Devaud decided to take the music out for a test drive last year, and 2018 was the first time where he performed a proper live set at a big event – specifically Barcelona’s Sónar, where he closed a day at SonarHall. In the run-up to that performance he tested his set at other events, though a Spinal Tap-style experience at the III Points festival led him to wonder whether performing an ambitious live set was really a good idea.

“I was not secure at all, I was fucking stressed,” he admits. “The III Points festival was a [personal] disaster. My lights guy missed his train, the sound was terrible. We had so many struggles with that set and I was desperate. Let’s just say that going into Sónar I was not very confident.” Once he hit the stage in Barcelona, though, things vastly improved. The set, which included a mesmerising space-themed backdrop (Devaud was also part of Sónar’s project with NASA to transmit music into outer space), was one of the most memorable of the weekend. It was also the first time he’d played many of the tracks from ‘Drift’ to a new audience – and they dug what they heard.

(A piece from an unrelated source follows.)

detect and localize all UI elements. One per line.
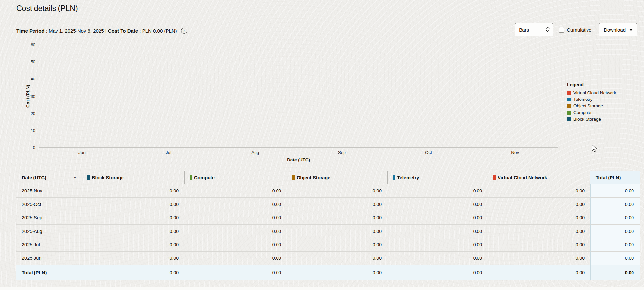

Proving that the crowd’s approval at Sónar wasn’t a fluke, the reception for ‘Drift’s first two singles, the melodic ‘You Are Not Alone’ and the luscious ‘Embrace’, have been positive – and widening his sound has also brought a wider potential audience. He’s secured a number of high-profile festival dates, including Coachella, Primavera Sound, Lowlands and Tomorrowland. Ambitious, cinematic videos (including the stunning video for ‘Embrace’, shot in Lebanon by award-winning director Jessy Moussallem using real soldiers as actors and weapons supplied by the military), and a spot on Pete Tong’s Radio 1 Essential mix (short-listed for Essential Mix of the Year) have helped, too. “Most of the time, people see mainstream records as terrible,” he says. “Which is, most of the time, true. I wanted mine to be elegant, and I think it’s the most difficult thing to achieve. Even if I’m coming from an underground scene, this is exactly the music that I wanted to do.”

In addition to composing film scores and promoting ‘Drift’ he’s enjoying life with a new girlfriend, and says he’d like to have children. Out of catastrophe has come a new lease of life, personally and creatively. “It was the best thing to happen to me,” he says. “The best thing for me was to move to Paris at the moment when I did, as it was booming. I had a chance to meet great, creative people – casting directors, other artists – and it was so much fun.” Devaud finishes his wine, glances at his phone and realises that it’s time to go. He still doesn’t look worried. Not at all.